Auch Störungen in der Zulieferkette, die beispielsweise die Beschaffung von Rohstoffen oder Wirkstoffen von Lieferanten oder Partnern sowie die damit verbundenen Logistikprozesse umfasst, können unsere eigene Lieferfähigkeit negativ beeinflussen. Die bezogenen Stoffe bzw. ihre Hersteller müssen alle notwendigen regulatorischen Anforderungen erfüllen. Die bezogenen Stoffe müssen zudem zur Erfüllung in der Wertschöpfung nachfolgender regulatorischer Anforderungen geeignet sein. Einige Materialien, insbesondere in unserer Division Pharmaceuticals, werden von nur wenigen Lieferanten oder aus einer einzigen Quelle angeboten, und jede Störung könnte die Produktion und Verfügbarkeit der Produkte beeinträchtigen. Diesen Risiken begegnen wir durch den Aufbau von alternativen Zulieferern, den Abschluss von längerfristigen Verträgen sowie die Ausweitung von Lagerbeständen oder Eigenherstellung. Zulieferrisiken werden regelmäßig überprüft und bewertet.
Geopolitische Risiken, mit den daraus resultierenden internationalen (Lieferketten-)Verwerfungen, halten Risiken auf hohem Niveau, wie die Verfügbarkeit von in der Produktion benötigten Materialien oder die Stabilität von Lieferketten. Siehe hierzu auch Abschnitt „Soziale und makroökonomische Trends“.
Marketing, Vertrieb und Distribution (Mittel: Pharmaceuticals)
Insbesondere Neueinführungen von Produkten stellen unsere Marketing- und Vertriebsorganisation vor Herausforderungen, da sich Annahmen z. B. über den Markt und seine Gegebenheiten möglicherweise nicht wie erwartet realisieren. Darauf aufbauend könnten sich unsere Konzepte zur Produkteinführung – auch in Bezug auf klinische Studien – sowie die Planung oder Umsetzung der Vertriebsstrategie als zeitlich unangemessen oder ineffizient herausstellen, was ein Risiko für den Umsatz unserer Produkte darstellen könnte. Diesen Risiken begegnen wir mit einer vorausschauenden Analyse möglicher Szenarien und der Erarbeitung passender Strategien auch für geplante Neueinführungen von Produkten.

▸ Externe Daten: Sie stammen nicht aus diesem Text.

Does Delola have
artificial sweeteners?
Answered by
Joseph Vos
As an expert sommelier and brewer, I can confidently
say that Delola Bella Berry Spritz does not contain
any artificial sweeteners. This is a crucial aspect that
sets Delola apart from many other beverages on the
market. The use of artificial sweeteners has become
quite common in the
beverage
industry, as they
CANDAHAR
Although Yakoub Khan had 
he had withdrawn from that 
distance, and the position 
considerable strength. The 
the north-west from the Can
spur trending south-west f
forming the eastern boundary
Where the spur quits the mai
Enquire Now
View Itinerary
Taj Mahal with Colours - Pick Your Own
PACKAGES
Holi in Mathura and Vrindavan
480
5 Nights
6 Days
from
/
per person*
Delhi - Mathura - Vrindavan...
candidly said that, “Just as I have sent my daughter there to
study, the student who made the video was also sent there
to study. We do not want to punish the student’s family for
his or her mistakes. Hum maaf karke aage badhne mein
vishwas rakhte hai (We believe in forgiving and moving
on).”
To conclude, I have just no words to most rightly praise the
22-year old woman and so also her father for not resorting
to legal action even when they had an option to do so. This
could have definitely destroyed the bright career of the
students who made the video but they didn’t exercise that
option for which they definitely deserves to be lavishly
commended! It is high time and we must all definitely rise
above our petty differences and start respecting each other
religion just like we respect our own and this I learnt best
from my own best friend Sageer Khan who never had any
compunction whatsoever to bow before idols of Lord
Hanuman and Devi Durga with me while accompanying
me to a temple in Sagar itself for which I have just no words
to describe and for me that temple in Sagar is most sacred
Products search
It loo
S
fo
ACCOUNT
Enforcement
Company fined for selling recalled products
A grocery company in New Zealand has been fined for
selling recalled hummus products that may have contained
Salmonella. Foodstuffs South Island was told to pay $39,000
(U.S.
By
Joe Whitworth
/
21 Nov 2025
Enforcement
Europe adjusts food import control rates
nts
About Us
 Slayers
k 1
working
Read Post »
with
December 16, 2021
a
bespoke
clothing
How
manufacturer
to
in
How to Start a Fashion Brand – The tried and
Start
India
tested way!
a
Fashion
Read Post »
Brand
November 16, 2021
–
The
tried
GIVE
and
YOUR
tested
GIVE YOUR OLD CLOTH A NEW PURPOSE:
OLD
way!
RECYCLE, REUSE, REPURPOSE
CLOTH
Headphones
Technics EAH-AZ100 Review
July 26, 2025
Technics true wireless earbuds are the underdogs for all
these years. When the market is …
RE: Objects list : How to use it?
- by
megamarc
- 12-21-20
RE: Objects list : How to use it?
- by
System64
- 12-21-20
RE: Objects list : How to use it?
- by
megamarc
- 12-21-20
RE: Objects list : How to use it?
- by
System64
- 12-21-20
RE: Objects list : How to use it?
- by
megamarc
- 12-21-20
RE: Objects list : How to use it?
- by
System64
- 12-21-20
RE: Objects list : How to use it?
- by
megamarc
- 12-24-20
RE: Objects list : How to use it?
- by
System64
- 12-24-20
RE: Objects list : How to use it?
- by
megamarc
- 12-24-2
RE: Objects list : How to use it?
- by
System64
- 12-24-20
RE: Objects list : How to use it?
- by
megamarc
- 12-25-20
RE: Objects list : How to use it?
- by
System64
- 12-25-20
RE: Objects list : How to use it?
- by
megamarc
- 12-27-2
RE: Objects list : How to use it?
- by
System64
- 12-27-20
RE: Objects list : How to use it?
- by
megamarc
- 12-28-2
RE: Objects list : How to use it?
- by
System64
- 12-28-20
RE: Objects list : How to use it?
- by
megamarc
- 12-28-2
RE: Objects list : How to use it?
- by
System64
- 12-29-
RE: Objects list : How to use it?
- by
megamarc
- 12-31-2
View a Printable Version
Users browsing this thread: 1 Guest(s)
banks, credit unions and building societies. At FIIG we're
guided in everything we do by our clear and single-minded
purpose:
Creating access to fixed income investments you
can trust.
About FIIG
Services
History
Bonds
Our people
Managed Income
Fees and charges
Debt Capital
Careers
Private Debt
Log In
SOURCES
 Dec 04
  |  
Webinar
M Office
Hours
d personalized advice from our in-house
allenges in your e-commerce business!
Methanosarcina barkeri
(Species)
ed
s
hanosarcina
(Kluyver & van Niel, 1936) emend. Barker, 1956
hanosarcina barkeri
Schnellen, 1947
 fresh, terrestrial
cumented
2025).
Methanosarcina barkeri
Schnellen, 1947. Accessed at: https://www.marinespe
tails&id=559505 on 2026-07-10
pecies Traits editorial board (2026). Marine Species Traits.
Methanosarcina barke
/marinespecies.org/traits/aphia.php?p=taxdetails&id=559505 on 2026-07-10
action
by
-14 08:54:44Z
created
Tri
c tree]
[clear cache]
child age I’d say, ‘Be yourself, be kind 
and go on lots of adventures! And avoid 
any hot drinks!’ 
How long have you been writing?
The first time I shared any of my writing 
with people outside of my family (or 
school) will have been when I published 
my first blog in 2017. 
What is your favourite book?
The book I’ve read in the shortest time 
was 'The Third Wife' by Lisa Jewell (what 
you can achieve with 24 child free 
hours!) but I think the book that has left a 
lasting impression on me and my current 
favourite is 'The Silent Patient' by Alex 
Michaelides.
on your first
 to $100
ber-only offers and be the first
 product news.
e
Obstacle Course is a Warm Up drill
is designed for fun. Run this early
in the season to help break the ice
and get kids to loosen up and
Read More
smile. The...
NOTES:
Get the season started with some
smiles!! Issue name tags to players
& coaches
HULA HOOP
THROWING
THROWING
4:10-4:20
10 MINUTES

Personal (Mittel: Konzern)
Qualifizierte und engagierte Beschäftigte sind eine entscheidende Voraussetzung für den Unternehmenserfolg. Schwierigkeiten bei der Rekrutierung, Einstellung und Bindung von (regional) dringend benötigten Fachkräften auch in Hinblick auf den Wettbewerb unter Arbeitgebern sowie bei der Weiterentwicklung von Beschäftigten können erhebliche negative Auswirkungen auf die künftige Unternehmensentwicklung haben. Entwicklungen wie die steigende Relevanz disruptiver Technologien, die flächendeckende Einführung unseres neuen Organisationsmodells, das darauf ausgelegt ist, gemeinsam mit neuen Ansätzen zu arbeiten, werden nach neuen, innovativen Fähigkeiten unserer Beschäftigten verlangen. Basierend auf Analysen des zukünftigen Bedarfs, entwickeln wir entsprechende Maßnahmen zur Personalrekrutierung und eine auf Fähigkeiten ausgerichtete Personalentwicklung, um diesen Risiken entgegenzuwirken. Die Ausrichtung unserer Unternehmenskultur auf personelle Vielfalt (Diversity) und auf die Bedürfnisse unserer Belegschaft auf der Grundlage von Daten, Analysen und Einblicken ermöglicht es uns zudem, das gesamte Arbeitsmarktpotenzial auszuschöpfen.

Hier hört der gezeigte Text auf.